Please print the entries below exactly, from the line with "Meinem Korb hinzufügen" through the line with "kështu mësuesve trajnim", including both of those lines and leaving out all others.

#### Material for this task

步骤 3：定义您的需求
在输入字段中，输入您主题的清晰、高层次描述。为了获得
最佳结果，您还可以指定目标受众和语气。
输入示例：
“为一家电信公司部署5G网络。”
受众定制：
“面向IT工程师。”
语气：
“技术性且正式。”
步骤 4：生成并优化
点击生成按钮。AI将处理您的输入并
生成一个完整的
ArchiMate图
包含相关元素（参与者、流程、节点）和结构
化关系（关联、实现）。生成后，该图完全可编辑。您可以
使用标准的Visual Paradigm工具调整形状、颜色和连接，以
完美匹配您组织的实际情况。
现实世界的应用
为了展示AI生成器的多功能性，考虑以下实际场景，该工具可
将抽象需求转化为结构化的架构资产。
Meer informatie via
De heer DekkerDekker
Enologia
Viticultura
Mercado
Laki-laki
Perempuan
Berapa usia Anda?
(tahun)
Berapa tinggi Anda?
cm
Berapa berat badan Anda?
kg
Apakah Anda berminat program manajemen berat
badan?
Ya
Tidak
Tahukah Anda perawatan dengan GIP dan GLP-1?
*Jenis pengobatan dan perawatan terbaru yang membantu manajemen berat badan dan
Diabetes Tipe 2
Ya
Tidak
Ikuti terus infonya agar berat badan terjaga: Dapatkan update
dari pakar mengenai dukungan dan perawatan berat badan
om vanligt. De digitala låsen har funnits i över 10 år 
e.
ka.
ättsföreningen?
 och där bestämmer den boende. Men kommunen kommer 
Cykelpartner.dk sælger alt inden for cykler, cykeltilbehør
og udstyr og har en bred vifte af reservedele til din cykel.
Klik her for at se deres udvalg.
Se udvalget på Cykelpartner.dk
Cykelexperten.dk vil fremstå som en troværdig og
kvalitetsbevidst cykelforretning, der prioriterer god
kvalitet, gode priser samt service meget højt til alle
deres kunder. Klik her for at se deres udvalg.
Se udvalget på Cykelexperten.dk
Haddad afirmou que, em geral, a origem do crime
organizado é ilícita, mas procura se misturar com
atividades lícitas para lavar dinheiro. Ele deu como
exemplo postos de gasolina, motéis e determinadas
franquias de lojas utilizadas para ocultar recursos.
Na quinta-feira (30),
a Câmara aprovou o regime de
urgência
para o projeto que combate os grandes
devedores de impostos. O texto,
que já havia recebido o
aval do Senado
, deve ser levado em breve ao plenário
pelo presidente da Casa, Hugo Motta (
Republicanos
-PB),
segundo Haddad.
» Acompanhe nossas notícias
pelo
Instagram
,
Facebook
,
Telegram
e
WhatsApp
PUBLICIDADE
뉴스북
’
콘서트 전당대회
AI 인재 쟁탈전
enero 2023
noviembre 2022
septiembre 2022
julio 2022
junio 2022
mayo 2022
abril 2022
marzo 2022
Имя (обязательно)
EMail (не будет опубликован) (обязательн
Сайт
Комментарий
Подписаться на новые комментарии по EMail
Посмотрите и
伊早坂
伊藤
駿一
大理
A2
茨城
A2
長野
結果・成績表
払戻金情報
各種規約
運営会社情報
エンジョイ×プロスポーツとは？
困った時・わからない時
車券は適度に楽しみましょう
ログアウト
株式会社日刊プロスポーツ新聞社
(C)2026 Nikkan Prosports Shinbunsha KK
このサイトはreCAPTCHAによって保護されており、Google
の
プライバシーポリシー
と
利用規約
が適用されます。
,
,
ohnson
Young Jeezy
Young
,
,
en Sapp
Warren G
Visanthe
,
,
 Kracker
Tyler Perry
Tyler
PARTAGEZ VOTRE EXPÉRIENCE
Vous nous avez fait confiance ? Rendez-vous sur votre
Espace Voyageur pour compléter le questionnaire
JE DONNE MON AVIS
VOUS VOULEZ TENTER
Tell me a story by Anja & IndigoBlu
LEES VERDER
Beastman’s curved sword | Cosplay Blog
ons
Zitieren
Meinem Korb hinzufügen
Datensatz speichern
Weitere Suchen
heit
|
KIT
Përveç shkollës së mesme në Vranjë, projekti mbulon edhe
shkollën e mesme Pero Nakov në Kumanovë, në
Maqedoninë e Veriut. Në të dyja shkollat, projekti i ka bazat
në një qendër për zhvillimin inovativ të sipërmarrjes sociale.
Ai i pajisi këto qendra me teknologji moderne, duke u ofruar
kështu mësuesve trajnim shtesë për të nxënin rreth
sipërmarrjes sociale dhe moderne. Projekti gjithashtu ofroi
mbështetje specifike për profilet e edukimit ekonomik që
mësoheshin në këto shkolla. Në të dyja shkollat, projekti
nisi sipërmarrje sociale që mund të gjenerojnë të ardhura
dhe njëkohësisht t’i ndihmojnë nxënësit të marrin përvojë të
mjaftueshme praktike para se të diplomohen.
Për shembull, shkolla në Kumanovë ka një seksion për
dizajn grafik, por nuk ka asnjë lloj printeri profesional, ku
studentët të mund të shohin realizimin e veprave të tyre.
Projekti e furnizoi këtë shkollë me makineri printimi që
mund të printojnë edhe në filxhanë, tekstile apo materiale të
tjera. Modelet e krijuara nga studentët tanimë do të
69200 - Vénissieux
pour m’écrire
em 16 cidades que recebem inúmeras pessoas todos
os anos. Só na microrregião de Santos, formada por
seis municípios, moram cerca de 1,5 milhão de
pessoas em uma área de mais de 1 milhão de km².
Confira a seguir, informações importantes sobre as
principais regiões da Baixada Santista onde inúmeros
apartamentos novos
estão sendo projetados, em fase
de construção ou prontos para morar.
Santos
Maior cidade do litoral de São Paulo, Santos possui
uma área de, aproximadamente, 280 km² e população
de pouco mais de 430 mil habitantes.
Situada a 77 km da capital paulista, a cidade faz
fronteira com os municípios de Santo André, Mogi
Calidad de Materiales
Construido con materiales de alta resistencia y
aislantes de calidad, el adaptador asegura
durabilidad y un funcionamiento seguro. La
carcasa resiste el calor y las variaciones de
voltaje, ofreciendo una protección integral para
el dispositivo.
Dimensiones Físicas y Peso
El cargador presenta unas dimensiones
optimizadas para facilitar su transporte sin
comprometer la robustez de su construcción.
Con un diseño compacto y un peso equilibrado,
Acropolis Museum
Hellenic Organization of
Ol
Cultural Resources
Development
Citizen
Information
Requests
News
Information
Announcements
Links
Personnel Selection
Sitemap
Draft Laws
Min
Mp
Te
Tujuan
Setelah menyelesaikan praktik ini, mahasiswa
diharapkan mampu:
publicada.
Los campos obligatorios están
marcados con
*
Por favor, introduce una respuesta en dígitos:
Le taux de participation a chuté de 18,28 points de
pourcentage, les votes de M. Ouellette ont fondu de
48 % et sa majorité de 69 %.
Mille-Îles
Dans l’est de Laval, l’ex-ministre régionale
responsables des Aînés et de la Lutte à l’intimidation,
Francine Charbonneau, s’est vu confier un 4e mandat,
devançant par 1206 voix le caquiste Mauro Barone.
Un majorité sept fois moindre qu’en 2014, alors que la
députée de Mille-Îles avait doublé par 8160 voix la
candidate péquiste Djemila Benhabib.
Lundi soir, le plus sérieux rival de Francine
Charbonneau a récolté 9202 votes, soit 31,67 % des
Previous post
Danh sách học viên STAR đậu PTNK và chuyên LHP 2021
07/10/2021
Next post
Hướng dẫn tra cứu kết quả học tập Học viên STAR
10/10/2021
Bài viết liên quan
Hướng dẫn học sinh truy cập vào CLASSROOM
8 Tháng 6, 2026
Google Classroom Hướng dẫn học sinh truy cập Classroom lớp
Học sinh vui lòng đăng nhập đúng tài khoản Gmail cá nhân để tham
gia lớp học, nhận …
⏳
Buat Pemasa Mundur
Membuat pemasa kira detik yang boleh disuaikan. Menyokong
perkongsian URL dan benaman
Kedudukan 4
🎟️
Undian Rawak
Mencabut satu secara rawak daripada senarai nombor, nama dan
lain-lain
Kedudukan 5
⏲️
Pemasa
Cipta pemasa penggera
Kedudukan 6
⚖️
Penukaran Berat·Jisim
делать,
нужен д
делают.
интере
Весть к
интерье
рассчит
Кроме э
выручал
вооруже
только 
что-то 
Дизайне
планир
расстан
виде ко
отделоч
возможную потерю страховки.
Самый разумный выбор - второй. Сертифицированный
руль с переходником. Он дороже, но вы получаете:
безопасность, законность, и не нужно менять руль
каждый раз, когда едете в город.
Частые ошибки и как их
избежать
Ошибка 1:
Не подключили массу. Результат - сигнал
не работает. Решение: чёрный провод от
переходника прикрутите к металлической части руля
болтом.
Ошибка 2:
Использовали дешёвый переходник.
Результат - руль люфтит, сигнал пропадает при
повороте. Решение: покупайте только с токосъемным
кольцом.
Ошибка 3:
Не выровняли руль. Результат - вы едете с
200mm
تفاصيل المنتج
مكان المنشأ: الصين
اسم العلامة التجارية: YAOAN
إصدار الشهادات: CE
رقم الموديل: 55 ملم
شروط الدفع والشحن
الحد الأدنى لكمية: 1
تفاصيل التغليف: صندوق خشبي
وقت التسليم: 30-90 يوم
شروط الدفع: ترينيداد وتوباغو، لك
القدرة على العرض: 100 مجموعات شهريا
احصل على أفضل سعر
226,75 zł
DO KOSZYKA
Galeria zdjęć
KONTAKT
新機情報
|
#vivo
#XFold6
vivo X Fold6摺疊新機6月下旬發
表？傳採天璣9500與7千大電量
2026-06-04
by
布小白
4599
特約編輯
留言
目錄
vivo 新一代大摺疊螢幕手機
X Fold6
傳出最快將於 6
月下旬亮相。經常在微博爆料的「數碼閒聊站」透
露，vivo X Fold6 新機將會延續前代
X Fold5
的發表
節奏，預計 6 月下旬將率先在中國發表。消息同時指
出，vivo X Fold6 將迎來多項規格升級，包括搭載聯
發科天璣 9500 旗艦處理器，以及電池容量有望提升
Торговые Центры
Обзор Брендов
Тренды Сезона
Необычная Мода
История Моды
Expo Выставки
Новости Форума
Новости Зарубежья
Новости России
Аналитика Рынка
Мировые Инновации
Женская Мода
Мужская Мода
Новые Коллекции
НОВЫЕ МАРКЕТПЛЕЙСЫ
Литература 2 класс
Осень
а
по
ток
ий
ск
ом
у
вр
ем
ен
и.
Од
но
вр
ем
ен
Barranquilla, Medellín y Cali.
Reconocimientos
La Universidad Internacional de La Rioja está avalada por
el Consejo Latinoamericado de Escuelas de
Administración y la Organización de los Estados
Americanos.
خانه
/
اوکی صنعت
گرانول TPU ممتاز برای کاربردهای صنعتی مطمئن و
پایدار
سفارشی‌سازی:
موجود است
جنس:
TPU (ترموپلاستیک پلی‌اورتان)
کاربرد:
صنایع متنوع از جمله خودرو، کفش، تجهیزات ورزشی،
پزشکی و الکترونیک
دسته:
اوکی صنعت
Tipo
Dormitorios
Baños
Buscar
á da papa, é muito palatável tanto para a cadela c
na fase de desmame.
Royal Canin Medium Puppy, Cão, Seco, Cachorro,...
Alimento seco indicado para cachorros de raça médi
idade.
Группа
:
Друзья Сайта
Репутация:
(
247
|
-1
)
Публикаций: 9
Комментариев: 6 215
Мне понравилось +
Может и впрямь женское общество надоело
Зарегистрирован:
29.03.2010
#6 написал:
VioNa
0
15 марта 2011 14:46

########

§ **Task answer**
Meinem Korb hinzufügen
Datensatz speichern
Weitere Suchen
heit
|
KIT
Përveç shkollës së mesme në Vranjë, projekti mbulon edhe
shkollën e mesme Pero Nakov në Kumanovë, në
Maqedoninë e Veriut. Në të dyja shkollat, projekti i ka bazat
në një qendër për zhvillimin inovativ të sipërmarrjes sociale.
Ai i pajisi këto qendra me teknologji moderne, duke u ofruar
kështu mësuesve trajnim shtesë për të nxënin rreth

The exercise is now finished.